WHAT THIS TASK INVOLVES: Having found the line that holds "çeshtjës kombëtare", give that line and all lines after it again, word for word, through the end of the data below.

Dataset excerpts
+ + + + + + +

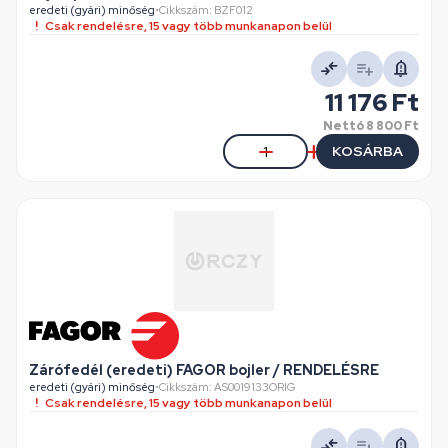
eredeti (gyári) minőség
•
Cikkszám: BZF012
Csak rendelésre, 15 vagy több munkanapon belül
11 176 Ft
Nettó
8 800 Ft
KOSÁRBA
Zárófedél (eredeti) FAGOR bojler / RENDELÉSRE
eredeti (gyári) minőség
•
Cikkszám: AS0019133ORIG
Csak rendelésre, 15 vagy több munkanapon belül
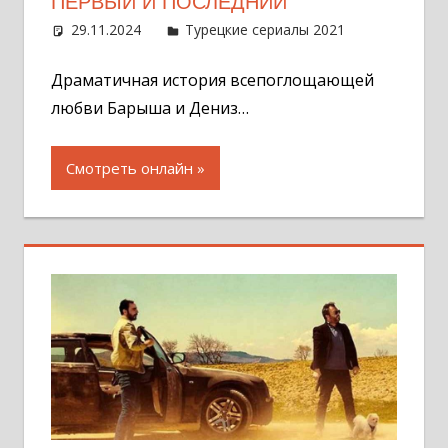
ПЕРВЫЙ И ПОСЛЕДНИЙ
29.11.2024
Администратор
Турецкие сериалы 2021
Оставит
комментар
Драматичная история всепоглощающей
любви Барыша и Дениз…
Смотреть онлайн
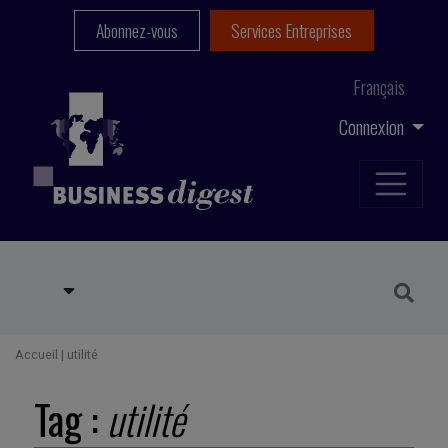
Abonnez-vous
Services Entreprises
Français
Connexion
Accueil
|
utilité
Tag :
utilité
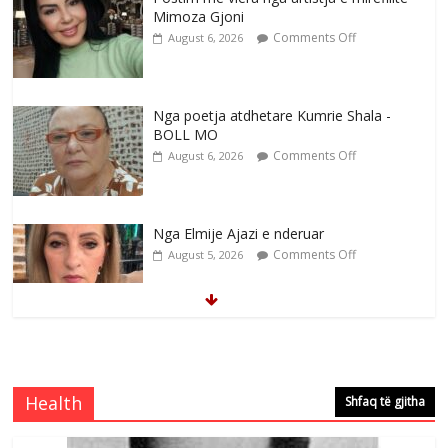
Mimoza Gjoni
Comments Off
August 6, 2026
Nga poetja atdhetare Kumrie Shala -
BOLL MO
Comments Off
August 6, 2026
Nga Elmije Ajazi e nderuar
Comments Off
August 5, 2026
Brahim Çekaj njē veprimtar i respektuar i
çeshtjës kombëtare
Comments Off
August 5, 2026
Health
Shfaq të gjitha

+ + + + + + +

SOLUTION TO THE EXERCISE:
çeshtjës kombëtare
Comments Off
August 5, 2026
Health
Shfaq të gjitha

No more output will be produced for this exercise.